Abstract
Delayed growth arrest was observed in HL-60 acute promyelocytic leukemia cells after exposure to 6-thioguanine (TG). This growth arrest occurred in both wild-type HL-60 cells exposed to 2 µm TG and an HL-60 clone lacking hypoxanthine-guanine phosphoribosyltransferase (HGPRT) activity at a 500-fold higher concentration of drug.
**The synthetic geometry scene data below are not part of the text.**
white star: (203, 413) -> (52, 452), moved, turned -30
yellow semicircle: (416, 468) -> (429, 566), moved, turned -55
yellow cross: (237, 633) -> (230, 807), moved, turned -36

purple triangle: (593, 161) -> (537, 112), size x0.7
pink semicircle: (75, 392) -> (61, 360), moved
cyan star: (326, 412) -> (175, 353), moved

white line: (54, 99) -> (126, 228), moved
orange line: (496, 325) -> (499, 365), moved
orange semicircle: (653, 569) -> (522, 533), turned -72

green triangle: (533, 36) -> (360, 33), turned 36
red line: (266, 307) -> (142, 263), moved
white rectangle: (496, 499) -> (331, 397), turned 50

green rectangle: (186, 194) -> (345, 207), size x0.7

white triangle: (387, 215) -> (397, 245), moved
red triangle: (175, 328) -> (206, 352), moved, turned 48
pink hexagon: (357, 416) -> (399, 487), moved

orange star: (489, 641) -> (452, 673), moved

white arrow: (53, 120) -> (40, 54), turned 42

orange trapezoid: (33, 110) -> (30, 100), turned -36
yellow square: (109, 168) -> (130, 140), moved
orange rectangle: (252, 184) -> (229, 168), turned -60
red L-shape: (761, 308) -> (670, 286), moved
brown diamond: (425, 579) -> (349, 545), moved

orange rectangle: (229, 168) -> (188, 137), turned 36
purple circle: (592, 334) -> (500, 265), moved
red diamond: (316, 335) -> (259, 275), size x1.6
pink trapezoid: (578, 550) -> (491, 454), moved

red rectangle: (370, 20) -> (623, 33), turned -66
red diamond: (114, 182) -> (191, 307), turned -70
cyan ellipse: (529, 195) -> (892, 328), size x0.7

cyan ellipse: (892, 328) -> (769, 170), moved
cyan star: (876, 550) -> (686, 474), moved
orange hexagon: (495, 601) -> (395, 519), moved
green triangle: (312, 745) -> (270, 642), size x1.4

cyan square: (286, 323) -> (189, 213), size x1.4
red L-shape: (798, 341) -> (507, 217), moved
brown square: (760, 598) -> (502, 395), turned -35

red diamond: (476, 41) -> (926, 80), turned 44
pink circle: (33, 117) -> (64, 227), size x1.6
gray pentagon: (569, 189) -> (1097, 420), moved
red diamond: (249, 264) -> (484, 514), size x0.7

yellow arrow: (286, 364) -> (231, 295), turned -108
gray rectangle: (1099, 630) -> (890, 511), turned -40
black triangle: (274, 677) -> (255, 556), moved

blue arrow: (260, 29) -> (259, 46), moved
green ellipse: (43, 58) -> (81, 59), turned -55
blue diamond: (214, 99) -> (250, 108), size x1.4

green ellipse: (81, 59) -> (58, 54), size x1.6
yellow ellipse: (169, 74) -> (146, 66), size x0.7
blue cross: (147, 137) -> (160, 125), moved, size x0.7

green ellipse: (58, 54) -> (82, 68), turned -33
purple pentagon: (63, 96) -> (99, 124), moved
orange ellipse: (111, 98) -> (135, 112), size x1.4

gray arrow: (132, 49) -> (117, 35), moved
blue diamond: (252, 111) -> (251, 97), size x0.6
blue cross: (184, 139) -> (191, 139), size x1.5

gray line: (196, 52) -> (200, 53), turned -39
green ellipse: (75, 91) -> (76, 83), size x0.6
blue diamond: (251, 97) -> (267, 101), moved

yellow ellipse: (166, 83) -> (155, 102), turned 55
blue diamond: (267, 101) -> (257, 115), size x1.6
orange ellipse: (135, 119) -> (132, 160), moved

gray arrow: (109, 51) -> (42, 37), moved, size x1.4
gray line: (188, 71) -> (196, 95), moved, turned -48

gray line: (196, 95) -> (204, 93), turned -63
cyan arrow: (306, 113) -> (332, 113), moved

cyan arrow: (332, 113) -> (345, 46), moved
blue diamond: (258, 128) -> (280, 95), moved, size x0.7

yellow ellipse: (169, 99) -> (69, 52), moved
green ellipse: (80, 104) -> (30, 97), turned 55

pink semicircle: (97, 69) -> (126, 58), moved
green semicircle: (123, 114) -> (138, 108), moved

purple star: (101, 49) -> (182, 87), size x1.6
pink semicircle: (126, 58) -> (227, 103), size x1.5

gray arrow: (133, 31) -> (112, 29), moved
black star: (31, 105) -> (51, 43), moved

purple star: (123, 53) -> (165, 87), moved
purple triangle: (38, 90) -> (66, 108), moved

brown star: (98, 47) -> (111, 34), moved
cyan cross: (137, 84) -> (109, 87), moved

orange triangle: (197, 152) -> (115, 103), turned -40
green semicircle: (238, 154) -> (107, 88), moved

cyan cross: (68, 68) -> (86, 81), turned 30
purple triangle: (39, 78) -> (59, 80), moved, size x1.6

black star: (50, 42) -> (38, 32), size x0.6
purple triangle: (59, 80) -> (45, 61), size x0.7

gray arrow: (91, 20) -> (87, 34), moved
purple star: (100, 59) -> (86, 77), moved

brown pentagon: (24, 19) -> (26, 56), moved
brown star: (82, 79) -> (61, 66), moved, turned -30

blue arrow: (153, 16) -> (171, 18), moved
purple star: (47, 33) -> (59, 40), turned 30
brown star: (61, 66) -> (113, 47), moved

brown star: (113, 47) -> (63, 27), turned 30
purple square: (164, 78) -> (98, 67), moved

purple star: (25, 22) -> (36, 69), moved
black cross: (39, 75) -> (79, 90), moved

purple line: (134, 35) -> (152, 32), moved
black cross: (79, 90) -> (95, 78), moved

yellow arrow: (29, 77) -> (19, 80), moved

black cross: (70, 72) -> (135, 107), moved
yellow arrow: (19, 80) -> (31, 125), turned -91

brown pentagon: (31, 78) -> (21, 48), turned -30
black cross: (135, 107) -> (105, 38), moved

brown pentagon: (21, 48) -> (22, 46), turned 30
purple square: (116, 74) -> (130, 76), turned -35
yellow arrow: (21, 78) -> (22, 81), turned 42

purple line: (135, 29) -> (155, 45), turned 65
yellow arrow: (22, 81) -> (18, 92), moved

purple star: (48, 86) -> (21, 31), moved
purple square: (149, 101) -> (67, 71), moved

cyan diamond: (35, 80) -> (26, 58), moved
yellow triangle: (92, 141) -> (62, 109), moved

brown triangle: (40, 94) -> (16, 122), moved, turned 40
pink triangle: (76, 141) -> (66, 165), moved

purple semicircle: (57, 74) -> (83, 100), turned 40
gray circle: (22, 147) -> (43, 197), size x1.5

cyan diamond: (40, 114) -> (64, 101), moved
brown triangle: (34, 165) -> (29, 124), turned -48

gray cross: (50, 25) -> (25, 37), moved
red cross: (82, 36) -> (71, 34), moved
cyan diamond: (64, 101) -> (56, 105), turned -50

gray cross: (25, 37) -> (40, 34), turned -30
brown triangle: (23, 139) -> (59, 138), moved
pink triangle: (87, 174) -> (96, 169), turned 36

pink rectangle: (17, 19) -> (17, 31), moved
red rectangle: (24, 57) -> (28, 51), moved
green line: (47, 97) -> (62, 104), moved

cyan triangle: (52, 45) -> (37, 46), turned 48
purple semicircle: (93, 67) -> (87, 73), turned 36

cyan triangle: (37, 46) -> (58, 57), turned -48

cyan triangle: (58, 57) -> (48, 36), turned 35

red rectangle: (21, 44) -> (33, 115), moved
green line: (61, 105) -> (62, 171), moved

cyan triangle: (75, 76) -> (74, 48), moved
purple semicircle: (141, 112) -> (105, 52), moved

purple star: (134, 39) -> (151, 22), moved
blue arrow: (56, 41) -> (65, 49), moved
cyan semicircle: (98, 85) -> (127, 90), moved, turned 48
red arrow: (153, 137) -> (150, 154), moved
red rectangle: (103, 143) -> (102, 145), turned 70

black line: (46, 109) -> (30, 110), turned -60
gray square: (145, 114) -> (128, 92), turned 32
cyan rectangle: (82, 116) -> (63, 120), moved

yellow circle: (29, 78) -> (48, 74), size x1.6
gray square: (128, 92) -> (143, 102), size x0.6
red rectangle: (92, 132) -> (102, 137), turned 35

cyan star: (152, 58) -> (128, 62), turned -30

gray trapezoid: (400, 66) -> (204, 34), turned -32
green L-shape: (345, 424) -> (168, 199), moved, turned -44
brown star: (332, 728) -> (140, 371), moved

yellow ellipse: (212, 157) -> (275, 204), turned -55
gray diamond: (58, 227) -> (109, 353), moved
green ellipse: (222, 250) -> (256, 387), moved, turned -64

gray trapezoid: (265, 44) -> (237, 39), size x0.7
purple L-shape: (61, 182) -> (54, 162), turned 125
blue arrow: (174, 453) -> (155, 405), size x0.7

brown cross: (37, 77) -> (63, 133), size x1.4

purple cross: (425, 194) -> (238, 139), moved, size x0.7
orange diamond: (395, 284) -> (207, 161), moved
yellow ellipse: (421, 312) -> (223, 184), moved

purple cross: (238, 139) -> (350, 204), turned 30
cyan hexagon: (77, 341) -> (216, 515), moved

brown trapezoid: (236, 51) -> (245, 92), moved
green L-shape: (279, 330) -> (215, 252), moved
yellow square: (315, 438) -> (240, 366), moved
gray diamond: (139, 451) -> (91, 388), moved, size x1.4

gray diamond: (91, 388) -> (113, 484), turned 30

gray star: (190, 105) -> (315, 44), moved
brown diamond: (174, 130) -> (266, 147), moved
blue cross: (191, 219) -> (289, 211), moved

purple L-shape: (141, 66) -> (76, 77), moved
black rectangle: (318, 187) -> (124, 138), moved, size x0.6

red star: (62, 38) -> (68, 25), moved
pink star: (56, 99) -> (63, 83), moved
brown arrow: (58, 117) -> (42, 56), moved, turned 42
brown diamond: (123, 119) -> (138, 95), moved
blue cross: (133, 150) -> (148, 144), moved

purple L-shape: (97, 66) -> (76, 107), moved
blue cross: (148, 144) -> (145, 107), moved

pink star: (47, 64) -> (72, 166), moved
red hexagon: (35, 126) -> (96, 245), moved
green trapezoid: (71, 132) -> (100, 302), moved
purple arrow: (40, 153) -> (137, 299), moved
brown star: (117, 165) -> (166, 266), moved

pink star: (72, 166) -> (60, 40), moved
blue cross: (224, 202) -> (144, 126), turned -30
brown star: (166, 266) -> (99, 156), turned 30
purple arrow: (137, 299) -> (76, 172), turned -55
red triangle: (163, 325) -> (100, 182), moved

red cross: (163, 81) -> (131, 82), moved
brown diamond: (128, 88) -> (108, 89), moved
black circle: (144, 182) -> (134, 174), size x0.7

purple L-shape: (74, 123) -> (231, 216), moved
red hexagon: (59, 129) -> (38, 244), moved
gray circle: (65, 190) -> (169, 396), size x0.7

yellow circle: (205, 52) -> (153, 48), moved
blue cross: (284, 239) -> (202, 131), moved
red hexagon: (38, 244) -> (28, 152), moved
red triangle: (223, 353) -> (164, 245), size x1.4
Both cell lines continued replication during an initial 4-day period of exposure to TG; however, upon removal of the purine antimetabolite and reincubation in fresh medium in the absence of drug, no further increase in cell number was observed over the next 4 days. Extensive differentiation, as measured by the reduction of nitroblue tetrazolium, occurred in TG-treated, HL-60 HGPRT-negative cells, whereas no significant increase in the number of nitroblue tetrazolium-positive cells was observed in wild-type HL-60 cells exposed to the purinethiol. Thus, termination of proliferation in wild-type cells appeared to be an expression of cytotoxicity, while in the HGPRT-negative clone, cell replication was apparently terminated by conversion of cells to end-stage forms with a mature phenotype. In support of this conclusion, differences occurred in the stage of the cell cycle arrest, determined on Day 6 after exposure to TG. Approximately 85% of parental HL-60 cells treated with TG were present in the S and G2 + M phases of the cell cycle, with the greatest proportional change from untreated controls being in the G2-M phase (i.e., a 63% increase over untreated controls). In contrast, HL-60 HGPRT-negative cells treated with TG accumulated in G1, with 68% of the population located in this phase (i.e., an 80% increase compared to controls), as might be expected for a differentiated population. Dimethyl sulfoxide, which produced differentiation in both parental HL-60 and HL-60 HGPRT-negative cells, was used as a positive control. Both cell lines responded identically to dimethyl sulfoxide, with growth arrest being due at least in part to differentiation, which corresponded to an increase in G1 cells.
This research was supported in part by USPHS Grant CA-02817 from the National Cancer Institute.